* **What the exercise asks**:
Copy all entries exactly, and wherever an entry holds a picture, leave that picture out.

Data for the task: Begin

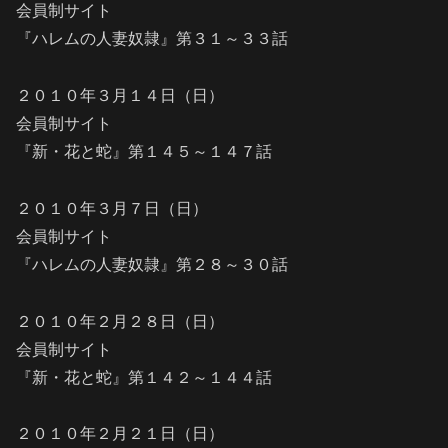
会員制サイト
『ハレムの人妻奴隷』第３１～３３話
２０１０年３月１４日（日）
会員制サイト
『新・花と蛇』第１４５～１４７話
２０１０年３月７日（日）
会員制サイト
『ハレムの人妻奴隷』第２８～３０話
２０１０年２月２８日（日）
会員制サイト
『新・花と蛇』第１４２～１４４話
２０１０年２月２１日（日）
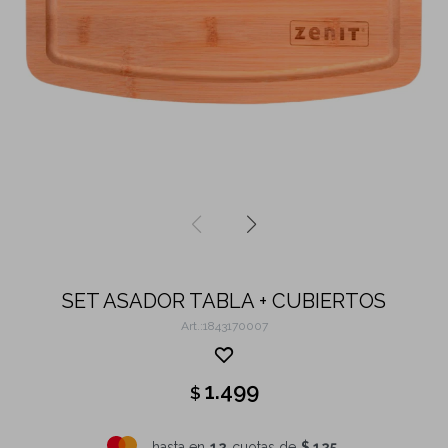
SET ASADOR TABLA + CUBIERTOS
1843170007
1.499
$
hasta en
12
cuotas de
$ 125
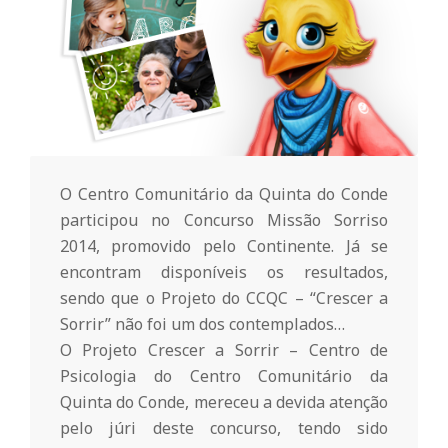
o
m
u
O Centro Comunitário da Quinta do Conde
n
participou no Concurso Missão Sorriso
2014, promovido pelo Continente. Já se
i
encontram disponíveis os resultados,
sendo que o Projeto do CCQC – “Crescer a
t
Sorrir” não foi um dos contemplados…
O Projeto Crescer a Sorrir – Centro de
Psicologia do Centro Comunitário da
á
Quinta do Conde, mereceu a devida atenção
pelo júri deste concurso, tendo sido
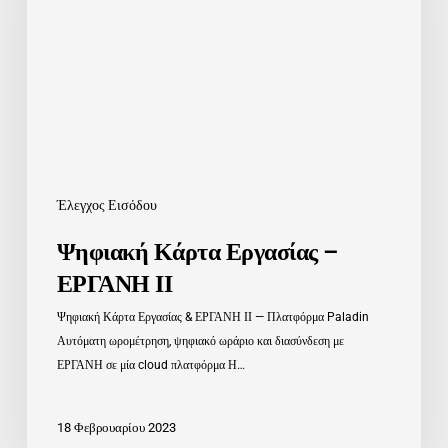
ΕΡΓΑΝΗ
ΙΙ
Έλεγχος Εισόδου
Ψηφιακή Κάρτα Εργασίας –
ΕΡΓΑΝΗ ΙΙ
Ψηφιακή Κάρτα Εργασίας & ΕΡΓΑΝΗ ΙΙ — Πλατφόρμα Paladin
Αυτόματη ωρομέτρηση, ψηφιακό ωράριο και διασύνδεση με
ΕΡΓΑΝΗ σε μία cloud πλατφόρμα Η…
18 Φεβρουαρίου 2023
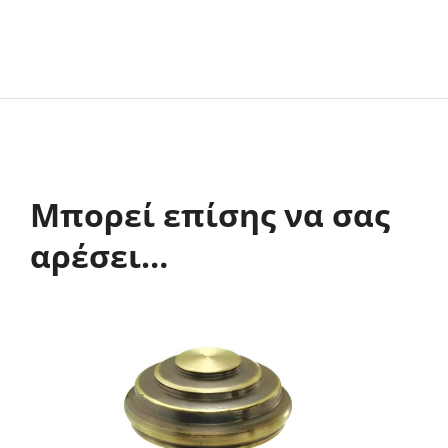
Μπορεί επίσης να σας
αρέσει…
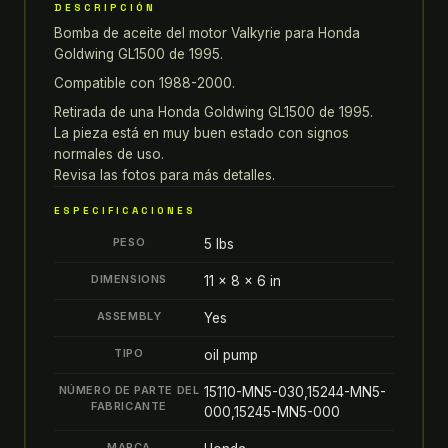
DESCRIPCIÓN
GL
Bomba de aceite del motor Valkyrie para Honda
1500
Goldwing GL1500 de 1995.
97-
03
Compatible con 1988-2000.
valkyrie
Retirada de una Honda Goldwing GL1500 de 1995.
BOMBA
La pieza está en muy buen estado con signos
DE
normales de uso.
Revisa las fotos para más detalles.
ACEITE
DEL
ESPECIFICACIONES
MOTOR
PESO
5 lbs
quantity
DIMENSIONS
11 × 8 × 6 in
ASSEMBLY
Yes
TIPO
oil pump
NÚMERO DE PARTE DEL
15110-MN5-030,15244-MN5-
FABRICANTE
000,15245-MN5-000
MARCA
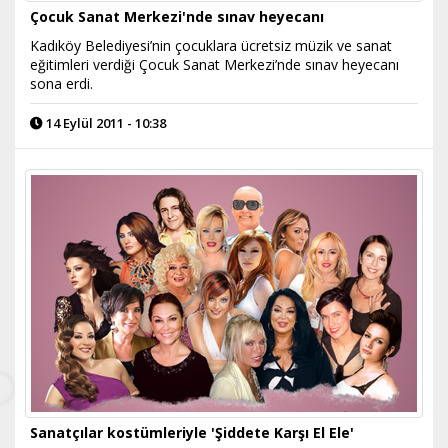
Çocuk Sanat Merkezi'nde sınav heyecanı
Kadıköy Belediyesi’nin çocuklara ücretsiz müzik ve sanat
eğitimleri verdiği Çocuk Sanat Merkezi’nde sınav heyecanı
sona erdi.
14 Eylül 2011 - 10:38
Sanatçılar kostümleriyle 'Şiddete Karşı El Ele'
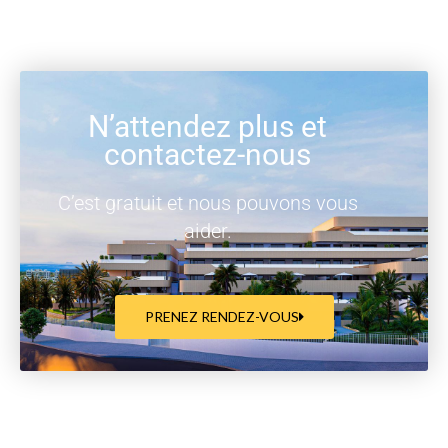
N’attendez plus et
contactez-nous
C’est gratuit et nous pouvons vous
aider.
PRENEZ RENDEZ-VOUS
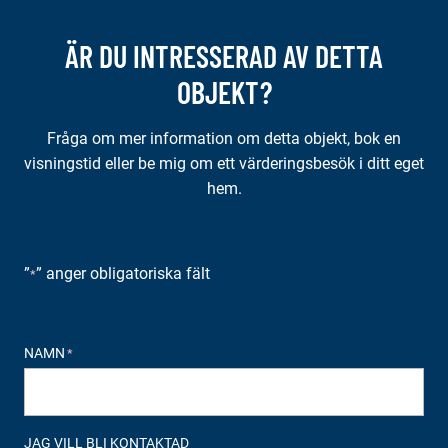
ÄR DU INTRESSERAD AV DETTA
OBJEKT?
Fråga om mer information om detta objekt, bok en
visningstid eller be mig om ett värderingsbesök i ditt eget
hem.
”
” anger obligatoriska fält
*
NAMN
*
JAG VILL BLI KONTAKTAD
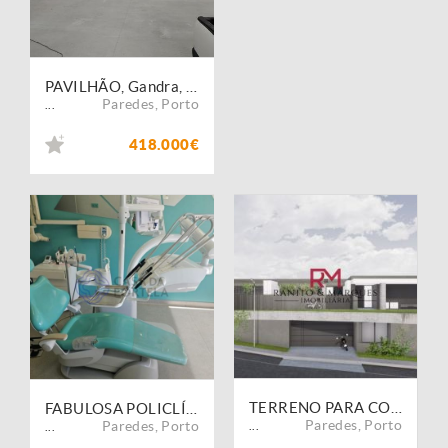
PAVILHÃO, Gandra, Paredes
Paredes
,
Porto
...
418.000€
TERRENO PARA CONSTRUÇÃO - GANDRA, PAREDES
FABULOSA POLICLÍNICA PARA TRESPASSE EM GANDRA PAREDES
Paredes
,
Porto
Paredes
,
Porto
...
...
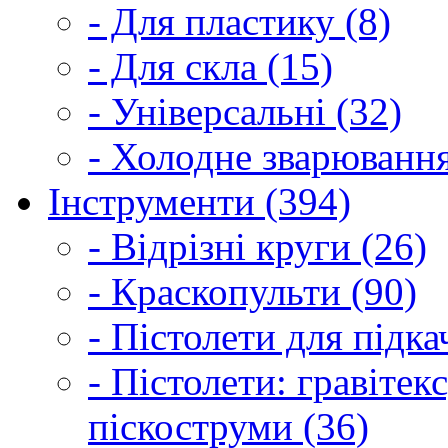
- Для пластику (8)
- Для скла (15)
- Універсальні (32)
- Холодне зварювання
Інструменти (394)
- Відрізні круги (26)
- Краскопульти (90)
- Пістолети для підка
- Пістолети: гравітек
піскоструми (36)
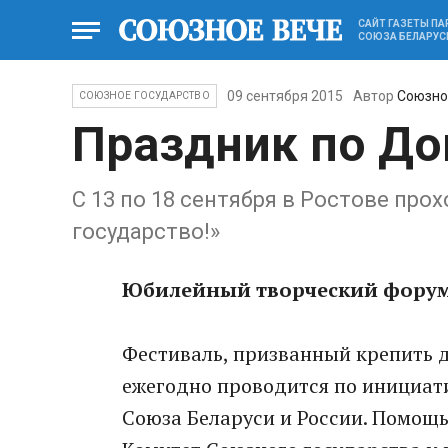
САЙТ ГАЗЕТЫ П
СОЮЗА БЕЛАРУС
09 сентября 2015
Автор
Союзно
СОЮЗНОЕ ГОСУДАРСТВО
Праздник по До
С 13 по 18 сентября в Ростове про
государство!»
Юбилейный творческий форум
Фестиваль, призванный крепить д
ежегодно проводится по инициат
Союза Беларуси и России. Помощь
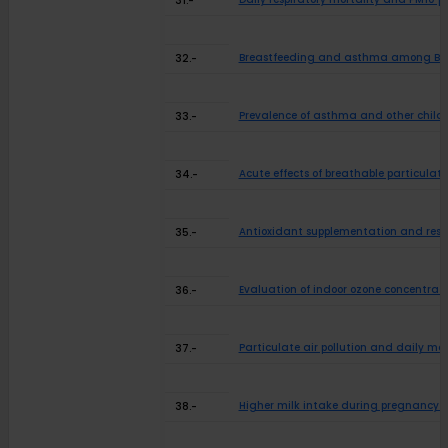
31.-
Breastfeeding and asthma among Braz
32.-
Prevalence of asthma and other childho
33.-
Acute effects of breathable particulate
34.-
Antioxidant supplementation and respi
35.-
Evaluation of indoor ozone concentrati
36.-
Particulate air pollution and daily mo
37.-
Higher milk intake during pregnancy i
38.-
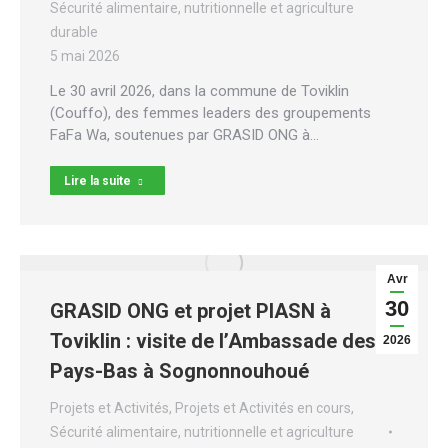
Sécurité alimentaire, nutritionnelle et agriculture
durable
5 mai 2026
Le 30 avril 2026, dans la commune de Toviklin
(Couffo), des femmes leaders des groupements
FaFa Wa, soutenues par GRASID ONG à…
Lire la suite
Avr
30
GRASID ONG et projet PIASN à
Toviklin : visite de l’Ambassade des
2026
Pays-Bas à Sognonnouhoué
Projets et Activités
,
Projets et Activités en cours
,
Sécurité alimentaire, nutritionnelle et agriculture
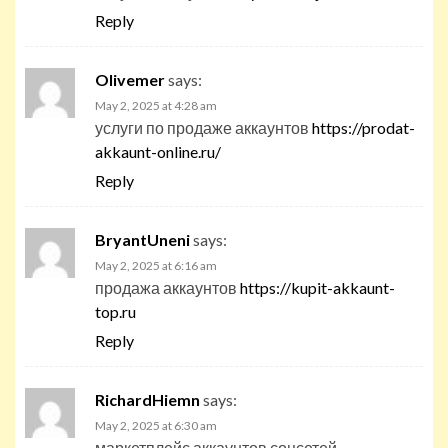
Reply
Olivemer
says:
May 2, 2025 at 4:28 am
услуги по продаже аккаунтов
https://prodat-
akkaunt-online.ru/
Reply
BryantUneni
says:
May 2, 2025 at 6:16 am
продажа аккаунтов
https://kupit-akkaunt-
top.ru
Reply
RichardHiemn
says:
May 2, 2025 at 6:30 am
маркетплейс аккаунтов соцсетей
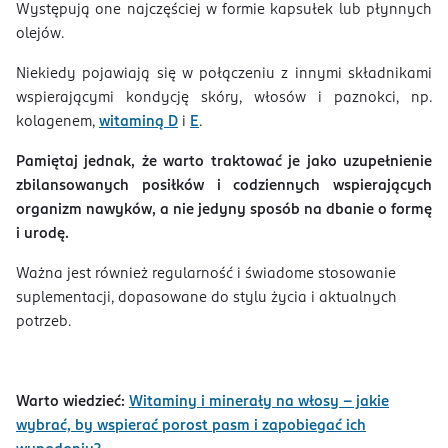
Występują one najczęściej w formie kapsułek lub płynnych
olejów.
Niekiedy pojawiają się w połączeniu z innymi składnikami
wspierającymi kondycję skóry, włosów i paznokci, np.
kolagenem,
witaminą D
i
E
.
Pamiętaj jednak, że warto traktować je jako uzupełnienie
zbilansowanych posiłków i codziennych wspierających
organizm nawyków, a nie jedyny sposób na dbanie o formę
i urodę.
Ważna jest również regularność i świadome stosowanie
suplementacji, dopasowane do stylu życia i aktualnych
potrzeb.
Warto wiedzieć:
Witaminy i minerały na włosy – jakie
wybrać, by wspierać porost pasm i zapobiegać ich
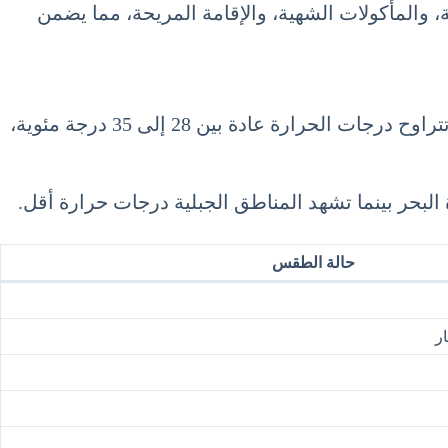
ة، والمأكولات الشهية، والإقامة المريحة، مما يضمن
في تايوان، يتميز شهر يوليو بارتفاع درجات الحرارة والرطوبة العالية، مما يجعل الطقس حارًا ومشبعًا بالرطوبة. تتراوح درجات الحرارة عادة بين 28 إلى 35 درجة مئوية،
لبحر بينما تشهد المناطق الجبلية درجات حرارة أقل.
حالة الطقس
ر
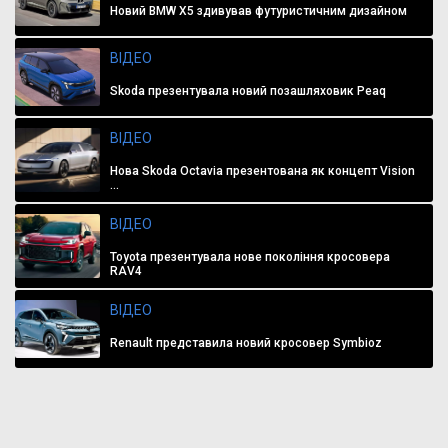
Новий BMW X5 здивував футуристичним дизайном
ВІДЕО
Skoda презентувала новий позашляховик Peaq
ВІДЕО
Нова Skoda Octavia презентована як концепт Vision
...
ВІДЕО
Toyota презентувала нове покоління кросовера
RAV4
ВІДЕО
Renault представила новий кросовер Symbioz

Data for the task: End

* **Solution for this exercise**:
会員制サイト
『ハレムの人妻奴隷』第３１～３３話
２０１０年３月１４日（日）
会員制サイト
『新・花と蛇』第１４５～１４７話
２０１０年３月７日（日）
会員制サイト
『ハレムの人妻奴隷』第２８～３０話
２０１０年２月２８日（日）
会員制サイト
『新・花と蛇』第１４２～１４４話
２０１０年２月２１日（日）
SET ASADOR TABLA + CUBIERTOS
1843170007
1.499
$
hasta en
12
cuotas de
$ 125
o
m
u
O Centro Comunitário da Quinta do Conde
n
participou no Concurso Missão Sorriso
2014, promovido pelo Continente. Já se
i
encontram disponíveis os resultados,
sendo que o Projeto do CCQC – “Crescer a
t
Sorrir” não foi um dos contemplados…
O Projeto Crescer a Sorrir – Centro de
Psicologia do Centro Comunitário da
á
Quinta do Conde, mereceu a devida atenção
pelo júri deste concurso, tendo sido
ΕΡΓΑΝΗ
ΙΙ
Έλεγχος Εισόδου
Ψηφιακή Κάρτα Εργασίας –
ΕΡΓΑΝΗ ΙΙ
Ψηφιακή Κάρτα Εργασίας & ΕΡΓΑΝΗ ΙΙ — Πλατφόρμα Paladin
Αυτόματη ωρομέτρηση, ψηφιακό ωράριο και διασύνδεση με
ΕΡΓΑΝΗ σε μία cloud πλατφόρμα Η…
18 Φεβρουαρίου 2023
Μπορεί επίσης να σας
αρέσει…
DESCRIPCIÓN
GL
Bomba de aceite del motor Valkyrie para Honda
1500
Goldwing GL1500 de 1995.
97-
03
Compatible con 1988-2000.
valkyrie
Retirada de una Honda Goldwing GL1500 de 1995.
BOMBA
La pieza está en muy buen estado con signos
DE
normales de uso.
Revisa las fotos para más detalles.
ACEITE
DEL
ESPECIFICACIONES
MOTOR
PESO
5 lbs
quantity
DIMENSIONS
11 × 8 × 6 in
ASSEMBLY
Yes
TIPO
oil pump
NÚMERO DE PARTE DEL
15110-MN5-030,15244-MN5-
FABRICANTE
000,15245-MN5-000
MARCA
Çocuk Sanat Merkezi'nde sınav heyecanı
Kadıköy Belediyesi’nin çocuklara ücretsiz müzik ve sanat
eğitimleri verdiği Çocuk Sanat Merkezi’nde sınav heyecanı
sona erdi.
14 Eylül 2011 - 10:38
Sanatçılar kostümleriyle 'Şiddete Karşı El Ele'
N’attendez plus et
contactez-nous
C’est gratuit et nous pouvons vous
aider.
PRENEZ RENDEZ-VOUS
ÄR DU INTRESSERAD AV DETTA
OBJEKT?
Fråga om mer information om detta objekt, bok en
visningstid eller be mig om ett värderingsbesök i ditt eget
hem.
”
” anger obligatoriska fält
*
NAMN
*
JAG VILL BLI KONTAKTAD
PAVILHÃO, Gandra, Paredes
Paredes
,
Porto
...
418.000€
TERRENO PARA CONSTRUÇÃO - GANDRA, PAREDES
FABULOSA POLICLÍNICA PARA TRESPASSE EM GANDRA PAREDES
Paredes
,
Porto
Paredes
,
Porto
...
...
- Для пластику (8)
- Для скла (15)
- Універсальні (32)
- Холодне зварювання
Інструменти (394)
- Відрізні круги (26)
- Краскопульти (90)
- Пістолети для підка
- Пістолети: гравітек
піскоструми (36)
САЙТ ГАЗЕТЫ П
СОЮЗА БЕЛАРУС
09 сентября 2015
Автор
Союзно
СОЮЗНОЕ ГОСУДАРСТВО
Праздник по До
С 13 по 18 сентября в Ростове про
государство!»
Юбилейный творческий форум
Фестиваль, призванный крепить д
ежегодно проводится по инициат
Союза Беларуси и России. Помощь
31.-
Breastfeeding and asthma among Braz
32.-
Prevalence of asthma and other childho
33.-
Acute effects of breathable particulate
34.-
Antioxidant supplementation and respi
35.-
Evaluation of indoor ozone concentrati
36.-
Particulate air pollution and daily mo
37.-
Higher milk intake during pregnancy i
38.-
Sécurité alimentaire, nutritionnelle et agriculture
durable
5 mai 2026
Le 30 avril 2026, dans la commune de Toviklin
(Couffo), des femmes leaders des groupements
FaFa Wa, soutenues par GRASID ONG à…
Lire la suite
Avr
30
GRASID ONG et projet PIASN à
Toviklin : visite de l’Ambassade des
2026
Pays-Bas à Sognonnouhoué
Projets et Activités
,
Projets et Activités en cours
,
Sécurité alimentaire, nutritionnelle et agriculture
Reply
Olivemer
says:
May 2, 2025 at 4:28 am
услуги по продаже аккаунтов
https://prodat-
akkaunt-online.ru/
Reply
BryantUneni
says:
May 2, 2025 at 6:16 am
продажа аккаунтов
https://kupit-akkaunt-
top.ru
Reply
RichardHiemn
says:
May 2, 2025 at 6:30 am
маркетплейс аккаунтов соцсетей
Występują one najczęściej w formie kapsułek lub płynnych
olejów.
Niekiedy pojawiają się w połączeniu z innymi składnikami
wspierającymi kondycję skóry, włosów i paznokci, np.
kolagenem,
witaminą D
i
E
.
Pamiętaj jednak, że warto traktować je jako uzupełnienie
zbilansowanych posiłków i codziennych wspierających
organizm nawyków, a nie jedyny sposób na dbanie o formę
i urodę.
Ważna jest również regularność i świadome stosowanie
suplementacji, dopasowane do stylu życia i aktualnych
potrzeb.
Warto wiedzieć:
Witaminy i minerały na włosy – jakie
wybrać, by wspierać porost pasm i zapobiegać ich
ة، والمأكولات الشهية، والإقامة المريحة، مما يضمن
في تايوان، يتميز شهر يوليو بارتفاع درجات الحرارة والرطوبة العالية، مما يجعل الطقس حارًا ومشبعًا بالرطوبة. تتراوح درجات الحرارة عادة بين 28 إلى 35 درجة مئوية،
لبحر بينما تشهد المناطق الجبلية درجات حرارة أقل.
حالة الطقس
ر
Новий BMW X5 здивував футуристичним дизайном
ВІДЕО
Skoda презентувала новий позашляховик Peaq
ВІДЕО
Нова Skoda Octavia презентована як концепт Vision
...
ВІДЕО
Toyota презентувала нове покоління кросовера
RAV4
ВІДЕО
Renault представила новий кросовер Symbioz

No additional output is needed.